# Cheer me up !



## garhtr (Jan 12, 2009)

This weather has me down, no safe ice and a low of 15 tonight might make for tough conditions tomorrow  
How about a story to cheer your fellow anglers up until Saturday. 
I'm certain if you've fished many days you've see something on the water that has made you laugh, how about sharing.
I once took a youngster, maybe 5 years old, on his first ice fishing trip. It was a perfect day for a kid, 50 degrees, a farm pond loaded with gills, at least 6" of ice and the fish were hungry. Rapidly we had several gills on the ice when I noticed the youngster had stopped fishing and had a pair of "flopping" fish pinned down with each of his hands and he was holding them tight against the ice. 
When I questioned him about what he was doing -- he said
" They're trying to break the ice with their tales " 
To this day I'm not certain if he was serious and actually though our fish could escape or at 5 he was just pulling my chain, 40 years ago and still makes me laugh.
Gotta story to cheer us up ? ?
Good luck and good fishing !


----------



## Workingman (Jan 21, 2016)

Don't have a story, but why didn't Cinderella win very many basketball games?


----------



## Workingman (Jan 21, 2016)

She had a pumpkin for a coach!


----------



## kingofamberley (Jul 11, 2012)

In a remote creek that I rarely see any sign of other people in, one day I rounded a bend and saw a middle aged woman in her thong undies and her dog splashing around in the water. I didn’t want to alarm her but it was clear that she didn’t notice me, so I kept my distance and pretended to be totally engaged in my fishing, while being a little extra noisy with my process to maybe alert her to my presence as I intended to pass her and work my way upstream. Well it worked, and she flew out of the water to her clothes so fast that you’d have thought she were bit by a piranha. I didn’t mean to ruin her time and by this point I feel pretty guilty. She shuffled past me with her dog muttering something about how it’s time to go anyways and disappeared in to the trees. There aren’t any houses near that spot so I’m not sure where she came from or went to.

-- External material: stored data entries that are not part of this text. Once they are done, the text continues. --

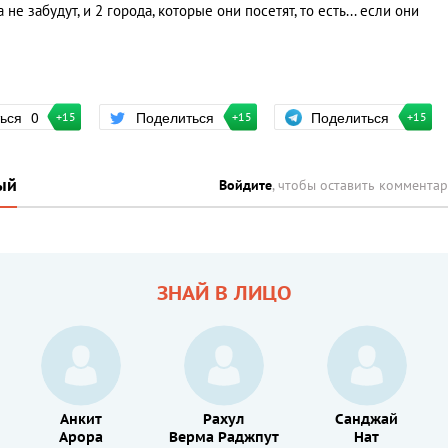
не забудут, и 2 города, которые они посетят, то есть... если они
Поделиться
ться
0
Поделиться
+15
+15
+15
ый
Войдите
, чтобы оставить коммента
ЗНАЙ В ЛИЦО
Анкит
Рахул
Санджай
Арора
Верма Раджпут
Нат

I think OSG had a similar story about nearly naked girls in the river. You never know what you’ll find when you go fishing.


Sent from my iPhone using Tapatalk


----------



## DJA (Jun 18, 2004)

Could you be more specific in regards to the location of this encounter


----------



## Shad Rap (Nov 10, 2010)

DJA said:


> Could you be more specific in regards to the location of this encounter


Sounds like a honey hole...


----------



## stonen12 (May 13, 2019)

The last three read all in one really cheered me up. Lol last Monday I was fishing the mad with a friend and I caught a nice brown and I asked him to take a picture, he said sure I proceeded to hand him my phone and he then dropped it as I was trying to remove the hook, he yelled with much anxiety, lucky for him the net caught the phone and the phone unhooked the fish. He was a nervous wreck the rest of the trip. It wouldn’t of been the first phone I lost in the river so I was not worried at all! Insurance is a great thing!


----------



## Southernsaug (May 23, 2019)

Stonen12....I learned the hard way not to keep my phone in a shirt pocket or on a belt. I lost one each way. Both in twenty to Thirty feet of water.


----------



## stonen12 (May 13, 2019)

Yeah, no fun loosing them but his reaction was priceless


----------



## floater99 (May 21, 2010)

I once watched my dad juggle his false teeth from going into the drink and his fishing rod at the same time I still laugh thinking about it


----------



## katfish ken (Feb 5, 2010)

Many years ago I was in W.Va early one spring trout fishing . Weather was much on the miserably side, drizzly rain that turned to snow. When the rain turned to snow it was big old wet flakes. Those trout started raising to the top and grabbing them snow flakes. I switched over to a small white bucktail streamer I had tied up. Needless to say I caught trout like there was no tomorrow.


----------



## bustedrod (May 13, 2015)

ice fishin a bunch of years ago my bud and i were sitting there pulling up some gills when all of a sudden a muskrat popped up out of the hole ran accross to the other hole and plop there he go. was so funny .......another time i think we were at mosquito ice fishin, there was great ice and it was snowing sideways , about 30 yds away some guys were in there hut throwing fish out on the ice, well there was a heron standing there and every time a fish came out the hut that bird gobbled it down, this went on for a minute and when the guys came out to stretch they were lookin for there fish, i was laughing so hard i almost couldnt tell them that bird had scarfed them down.


----------



## garhtr (Jan 12, 2009)

Great stories and thanks for sharing them.
I've kept a duck hunting log for nearly 40 seasons and always jotted down humorous events that occurred on the marsh and there have been many. Looking through my duck log always makes me laugh and I wish I had kept a fishing log to jog my memory of long forgotten fishing trips.
Today's forecast is also making me smile, unfortunately rain for the next couple of days but that's Spring.
Good luck and good fishing !


----------



## Nauti cat (Nov 30, 2009)

I was taking flying lessons out of Sky Park in Wadsworth and my instructor had me keep flying the pattern instead of landing turned out there was a couple skinny dipping in a small creek. I couldn't see until he had me make a hard right bank and look out his side the he made me land.


----------